*WORK INSTRUCTIONS*. Retype, without alteration, each line from the line containing "Website Sekolah Luar Biasa Tunas Kasih Sedayu" to the final line of the records.

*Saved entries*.
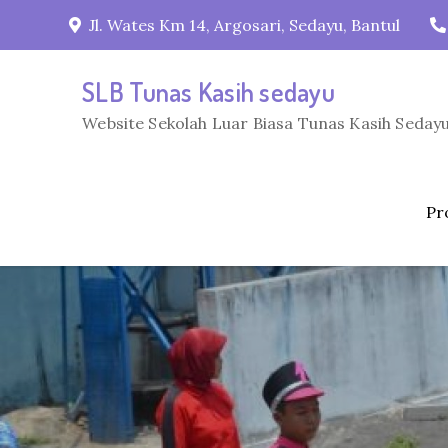
Skip
Jl. Wates Km 14, Argosari, Sedayu, Bantul
to
content
SLB Tunas Kasih sedayu
Website Sekolah Luar Biasa Tunas Kasih Sedayu
Pro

*EXERCISE RESULT*.
Website Sekolah Luar Biasa Tunas Kasih Sedayu
Pro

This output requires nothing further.